Agrarian reform and land reform has been a recurring theme of enormous consequence in world history — see, for example, the history of the Semproninan Law or Lex Sempronia agraria proposed by Tiberius Sempronius Gracchus and passed by the Roman Senate (133 BC), which led to the social and political wars that ended the Roman Republic.
A historically important source of pressure for land reform has been the accumulation of significant property by tax-exempt individuals or entities. In ancient Egypt, the tax exemption for temple lands eventually drove almost all the good land into the hands of the priestly class, making them immensely rich (and leaving the world a stunning legacy of monumental temple architecture that still impresses several millennia later), but starving the government of revenue. In Rome, the land tax exemption for the noble senatorial families had a similar effect, leading to Pliny's famous observation that the latifundia (vast landed estates) had ruined Rome, and would likewise ruin the provinces. In the Christian world, this has frequently been true of churches and monasteries, a major reason that many of the French revolutionaries saw the Catholic Church as an accomplice of the landed aristocracy. In the Moslem world, land reforms such as that organized in Spain by al-Hurr in 718 have transferred property from Muslims to Christians, who were taxable by much higher rates.

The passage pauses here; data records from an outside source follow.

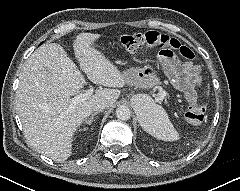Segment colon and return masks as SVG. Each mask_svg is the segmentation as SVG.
Listing matches in <instances>:
<instances>
[{"instance_id": "1", "label": "colon", "mask_w": 240, "mask_h": 191, "mask_svg": "<svg viewBox=\"0 0 240 191\" xmlns=\"http://www.w3.org/2000/svg\"><path fill=\"white\" fill-rule=\"evenodd\" d=\"M117 44L128 51H135L142 47H159L160 58L165 61L178 52L186 60H195L193 51L182 45L177 39L156 31L125 35L117 40ZM186 120L192 125H200L205 118V107L201 103H192L185 113Z\"/></svg>"}]
</instances>
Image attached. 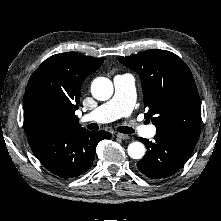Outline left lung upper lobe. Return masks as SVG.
Listing matches in <instances>:
<instances>
[{
    "label": "left lung upper lobe",
    "instance_id": "1",
    "mask_svg": "<svg viewBox=\"0 0 221 221\" xmlns=\"http://www.w3.org/2000/svg\"><path fill=\"white\" fill-rule=\"evenodd\" d=\"M118 60L141 78L146 117L156 133L176 132L199 138L201 102L188 66L174 53L148 50Z\"/></svg>",
    "mask_w": 221,
    "mask_h": 221
}]
</instances>
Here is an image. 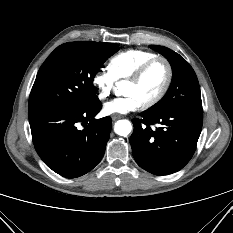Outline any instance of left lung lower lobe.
Here are the masks:
<instances>
[{
    "label": "left lung lower lobe",
    "mask_w": 233,
    "mask_h": 233,
    "mask_svg": "<svg viewBox=\"0 0 233 233\" xmlns=\"http://www.w3.org/2000/svg\"><path fill=\"white\" fill-rule=\"evenodd\" d=\"M133 119L130 137L136 163L155 175H168L182 169L192 158L203 123V109L179 107L160 114L142 112ZM159 124L152 130L150 125Z\"/></svg>",
    "instance_id": "1"
}]
</instances>
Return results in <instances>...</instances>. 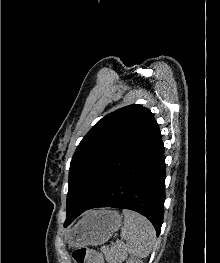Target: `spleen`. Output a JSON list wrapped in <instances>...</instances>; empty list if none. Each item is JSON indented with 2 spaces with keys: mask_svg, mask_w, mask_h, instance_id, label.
<instances>
[{
  "mask_svg": "<svg viewBox=\"0 0 220 263\" xmlns=\"http://www.w3.org/2000/svg\"><path fill=\"white\" fill-rule=\"evenodd\" d=\"M124 225L121 228V238L126 244H118L119 250L135 258H145L151 252L155 242V230L152 224L140 214L123 210Z\"/></svg>",
  "mask_w": 220,
  "mask_h": 263,
  "instance_id": "3e777b00",
  "label": "spleen"
}]
</instances>
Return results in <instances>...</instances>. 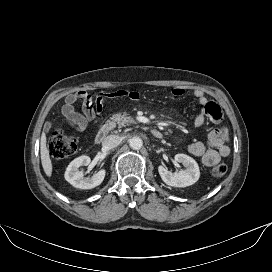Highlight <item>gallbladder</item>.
<instances>
[{
  "label": "gallbladder",
  "mask_w": 272,
  "mask_h": 272,
  "mask_svg": "<svg viewBox=\"0 0 272 272\" xmlns=\"http://www.w3.org/2000/svg\"><path fill=\"white\" fill-rule=\"evenodd\" d=\"M52 127V124H51V122H46L45 123V126H44V129H45V131H49L50 130V128Z\"/></svg>",
  "instance_id": "1"
}]
</instances>
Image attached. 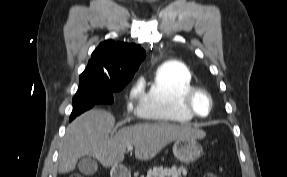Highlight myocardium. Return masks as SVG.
<instances>
[{
	"label": "myocardium",
	"mask_w": 287,
	"mask_h": 177,
	"mask_svg": "<svg viewBox=\"0 0 287 177\" xmlns=\"http://www.w3.org/2000/svg\"><path fill=\"white\" fill-rule=\"evenodd\" d=\"M200 94L205 95L206 98L208 99L209 109L206 115L199 114L194 106V100ZM213 105L214 104H213V98H212L211 93L202 87H193L188 92H186V94L184 95L182 99V106L184 107V109L188 111L192 116L197 117V118L208 117L213 110Z\"/></svg>",
	"instance_id": "f54148a6"
}]
</instances>
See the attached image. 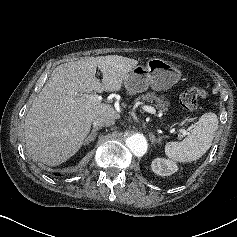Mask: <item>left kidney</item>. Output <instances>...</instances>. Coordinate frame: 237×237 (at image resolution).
I'll list each match as a JSON object with an SVG mask.
<instances>
[{
    "instance_id": "obj_1",
    "label": "left kidney",
    "mask_w": 237,
    "mask_h": 237,
    "mask_svg": "<svg viewBox=\"0 0 237 237\" xmlns=\"http://www.w3.org/2000/svg\"><path fill=\"white\" fill-rule=\"evenodd\" d=\"M151 168L154 173L160 176H169L178 170L175 162L164 158H156L152 161Z\"/></svg>"
}]
</instances>
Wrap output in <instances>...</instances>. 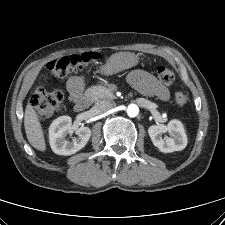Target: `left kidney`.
I'll return each instance as SVG.
<instances>
[{
	"label": "left kidney",
	"instance_id": "obj_1",
	"mask_svg": "<svg viewBox=\"0 0 225 225\" xmlns=\"http://www.w3.org/2000/svg\"><path fill=\"white\" fill-rule=\"evenodd\" d=\"M169 132L171 137L162 139L161 134ZM152 143L163 153L181 151L187 146V136L179 120H171L167 125L158 124L148 128Z\"/></svg>",
	"mask_w": 225,
	"mask_h": 225
}]
</instances>
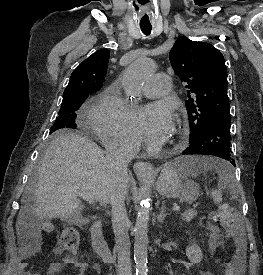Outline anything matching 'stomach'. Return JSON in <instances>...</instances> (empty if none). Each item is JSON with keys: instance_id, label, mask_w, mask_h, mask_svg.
<instances>
[{"instance_id": "stomach-1", "label": "stomach", "mask_w": 263, "mask_h": 275, "mask_svg": "<svg viewBox=\"0 0 263 275\" xmlns=\"http://www.w3.org/2000/svg\"><path fill=\"white\" fill-rule=\"evenodd\" d=\"M156 188L161 195L179 198L183 202H192L198 196V190L182 183L174 163L165 166L156 182Z\"/></svg>"}]
</instances>
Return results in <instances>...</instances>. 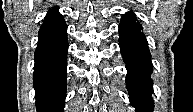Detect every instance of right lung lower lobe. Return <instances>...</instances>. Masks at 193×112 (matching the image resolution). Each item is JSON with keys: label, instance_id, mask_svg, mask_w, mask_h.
I'll use <instances>...</instances> for the list:
<instances>
[{"label": "right lung lower lobe", "instance_id": "98d812e1", "mask_svg": "<svg viewBox=\"0 0 193 112\" xmlns=\"http://www.w3.org/2000/svg\"><path fill=\"white\" fill-rule=\"evenodd\" d=\"M34 54V88L38 112H62L66 96L67 26L58 9H50L39 30Z\"/></svg>", "mask_w": 193, "mask_h": 112}]
</instances>
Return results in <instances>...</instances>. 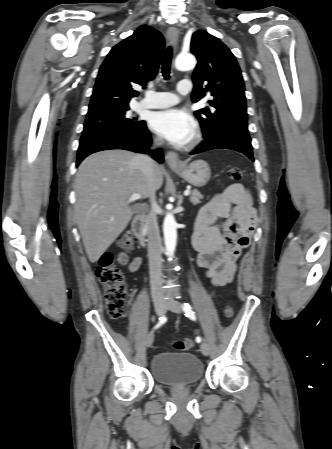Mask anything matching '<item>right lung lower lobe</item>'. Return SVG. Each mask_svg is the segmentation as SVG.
<instances>
[{"instance_id": "98d812e1", "label": "right lung lower lobe", "mask_w": 332, "mask_h": 449, "mask_svg": "<svg viewBox=\"0 0 332 449\" xmlns=\"http://www.w3.org/2000/svg\"><path fill=\"white\" fill-rule=\"evenodd\" d=\"M151 135L146 125L132 132L100 131L82 135L78 148L76 166L88 155L110 149H124L139 153H149L155 160L162 163L163 153L160 149L149 152Z\"/></svg>"}]
</instances>
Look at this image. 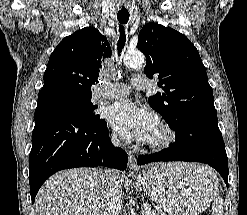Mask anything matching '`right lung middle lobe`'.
I'll return each mask as SVG.
<instances>
[{
	"label": "right lung middle lobe",
	"mask_w": 247,
	"mask_h": 215,
	"mask_svg": "<svg viewBox=\"0 0 247 215\" xmlns=\"http://www.w3.org/2000/svg\"><path fill=\"white\" fill-rule=\"evenodd\" d=\"M91 94H83L67 88H50L39 92L38 103H46L84 119L97 120Z\"/></svg>",
	"instance_id": "right-lung-middle-lobe-1"
}]
</instances>
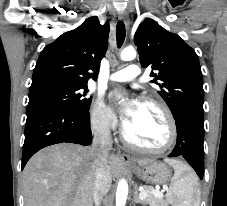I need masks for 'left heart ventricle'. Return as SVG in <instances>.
I'll return each mask as SVG.
<instances>
[{
  "label": "left heart ventricle",
  "mask_w": 227,
  "mask_h": 206,
  "mask_svg": "<svg viewBox=\"0 0 227 206\" xmlns=\"http://www.w3.org/2000/svg\"><path fill=\"white\" fill-rule=\"evenodd\" d=\"M137 144L158 148L168 139V124L162 111L155 105L140 103L132 123L125 129Z\"/></svg>",
  "instance_id": "1"
}]
</instances>
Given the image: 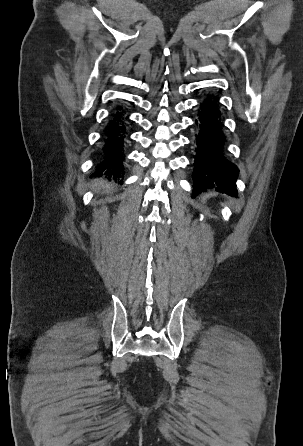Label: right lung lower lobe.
Masks as SVG:
<instances>
[{"label":"right lung lower lobe","mask_w":303,"mask_h":446,"mask_svg":"<svg viewBox=\"0 0 303 446\" xmlns=\"http://www.w3.org/2000/svg\"><path fill=\"white\" fill-rule=\"evenodd\" d=\"M126 112L118 106L113 119L110 121L106 130V137L104 139L103 157L101 161L96 165V175L105 174L120 176L124 173L122 161L123 147L128 137L126 129Z\"/></svg>","instance_id":"right-lung-lower-lobe-1"}]
</instances>
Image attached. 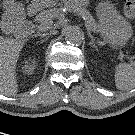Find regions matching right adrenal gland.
<instances>
[{"instance_id": "2a0ac1e0", "label": "right adrenal gland", "mask_w": 135, "mask_h": 135, "mask_svg": "<svg viewBox=\"0 0 135 135\" xmlns=\"http://www.w3.org/2000/svg\"><path fill=\"white\" fill-rule=\"evenodd\" d=\"M48 38H49V36H48V37H46V38H44V39H42V40H41V42H45V41H47V40H48Z\"/></svg>"}]
</instances>
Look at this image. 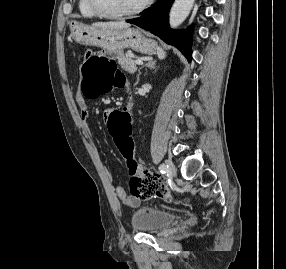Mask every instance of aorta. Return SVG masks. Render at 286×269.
Returning <instances> with one entry per match:
<instances>
[{
    "instance_id": "aorta-1",
    "label": "aorta",
    "mask_w": 286,
    "mask_h": 269,
    "mask_svg": "<svg viewBox=\"0 0 286 269\" xmlns=\"http://www.w3.org/2000/svg\"><path fill=\"white\" fill-rule=\"evenodd\" d=\"M194 4V0H175L169 15L171 28H177L189 15Z\"/></svg>"
}]
</instances>
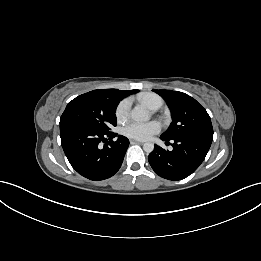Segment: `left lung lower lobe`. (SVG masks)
Instances as JSON below:
<instances>
[{
  "instance_id": "obj_1",
  "label": "left lung lower lobe",
  "mask_w": 261,
  "mask_h": 261,
  "mask_svg": "<svg viewBox=\"0 0 261 261\" xmlns=\"http://www.w3.org/2000/svg\"><path fill=\"white\" fill-rule=\"evenodd\" d=\"M162 140L169 143L164 137ZM172 151L155 145L148 160L157 175L168 180H182L192 174L203 162L211 146L207 136H183L171 140Z\"/></svg>"
}]
</instances>
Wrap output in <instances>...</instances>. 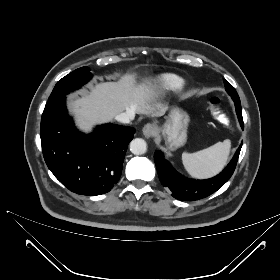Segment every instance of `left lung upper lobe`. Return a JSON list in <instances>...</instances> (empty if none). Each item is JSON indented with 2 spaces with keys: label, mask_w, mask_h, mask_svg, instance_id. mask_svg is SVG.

In the modern world and in the aftermath of colonialism and the Industrial Revolution, land reform has occurred around the world, from the Mexican Revolution (1917; the revolution began in 1910) to Communist China to Bolivia (1952, 2006) to Zimbabwe and Namibia. Land reform has been especially popular as part of decolonization struggles in Africa and the Arab world, where it was part of the program for African socialism and Arab nationalism. Cuba has seen one of the most complete agrarian reforms in Latin America. Land reform was an important step in achieving economic development in many Third World countries since the post-World War II period, especially in the East Asian Tigers and "Tiger Cubs" nations such as Taiwan, South Korea, and Malaysia.
Since mainland China's economic reforms led by Deng Xiaoping land reforms have also played a key role in the development of the People's Republic of China, with the re-emergence of rich property developers in urban areas (though as in Hong Kong, land in China is not privately owned but leased from the state, typically on very long terms that allow substantial opportunity for private speculative gain).